Constance frappé de tant de merveilles accusait la renommée d'injustice et de jalousie à l'égard de Rome, dont, disait-il, elle diminuait les beautés, tandis qu'elle se plaît à exagérer tout le reste. Il voulut payer à cette ville le plaisir qu'elle lui avait procuré, et y ajouter quelque nouvel ornement. Auguste y avait fait transporter d'Héliopolis, ville de la basse Égypte, deux obélisques, dont l'un avait été placé dans le grand cirque, l'autre dans le champ de Mars. Il en était resté un troisième plus grand que les deux autres: il avait de hauteur cent trente-deux pieds, et était chargé de caractères hiéroglyphiques qui contenaient des éloges de Ramessès[94]. Les flatteurs, pour donner à Constance quelque avantage sur Auguste, lui persuadaient que la difficulté du transport avait empêché ce prince de l'entreprendre. Mais en effet, c'était par un sentiment de religion qu'Auguste avait laissé cet obélisque dans le temple du soleil, auquel il était consacré. Constantin, qui n'était pas retenu par le même scrupule, avait donné ordre de l'enlever: il le destinait à l'embellissement de sa nouvelle ville. On le transporta par le Nil à Alexandrie, où il resta couché sur terre en attendant qu'on eût construit un vaisseau propre à porter une masse si prodigieuse: ce vaisseau devait être monté de trois cents rameurs. Constantin étant mort avant que ce dessein fût exécuté, Constance changea la destination de l'obélisque, et le fit venir à Rome par mer et par le Tibre. On ne put le faire remonter que jusqu'à trois milles de la ville[95]. De là il fallut le conduire sur des traîneaux jusqu'au milieu du grand cirque, où l'on vint à bout de le dresser à force de machines. On plaça sur la pointe une boule de bronze doré; et lorsqu'elle eut été peu après abattue d'un coup de foudre, on mit à la place des flammes de même métal. C'est le même obélisque que Sixte V a fait rétablir et dresser dans la place de Saint-Jean-de-Latran[96].

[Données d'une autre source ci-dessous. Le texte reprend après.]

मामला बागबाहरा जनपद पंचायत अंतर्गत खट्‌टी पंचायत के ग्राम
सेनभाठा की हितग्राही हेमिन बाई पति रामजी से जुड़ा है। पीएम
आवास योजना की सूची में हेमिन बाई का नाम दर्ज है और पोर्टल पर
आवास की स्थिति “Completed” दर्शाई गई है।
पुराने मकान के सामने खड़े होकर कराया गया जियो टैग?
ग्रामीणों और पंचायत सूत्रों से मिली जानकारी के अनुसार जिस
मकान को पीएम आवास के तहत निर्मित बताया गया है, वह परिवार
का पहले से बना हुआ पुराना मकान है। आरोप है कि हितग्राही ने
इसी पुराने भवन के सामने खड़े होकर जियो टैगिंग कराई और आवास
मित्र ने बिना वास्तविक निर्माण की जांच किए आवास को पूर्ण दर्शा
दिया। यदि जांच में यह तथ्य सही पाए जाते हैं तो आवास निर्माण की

[94] Il paraît qu'il y a confusion ici. Lebeau n'a pas bien entendu ce que dit Ammien Marcellin au sujet de l'obélisque égyptien élevé par Constance. Cet auteur ne dit rien sur ce que pouvaient contenir les inscriptions hiéroglyphiques, placées sur ce monument; mais il donne l'interprétation grecque dont nous n'avons plus qu'une portion, faite par un certain Hermapion, des légendes égyptiennes, inscrites sur l'ancien obélisque du Cirque. Notarum textus obelisco incisus est veteri, quem videmus in Circo. C'est sur cet obélisque que se trouvent les louanges du roi Ramessès ou Sésostris le Grand. On ignore si l'obélisque, dont nous avons en partie la traduction, est un de ceux dont Rome est décorée, ou s'il est encore enfoui sous les ruines de cette ville. Voyez ce que j'ai dit à ce sujet dans la Biographie universelle, art. Ramessès, tome XXXVII.—S.-M.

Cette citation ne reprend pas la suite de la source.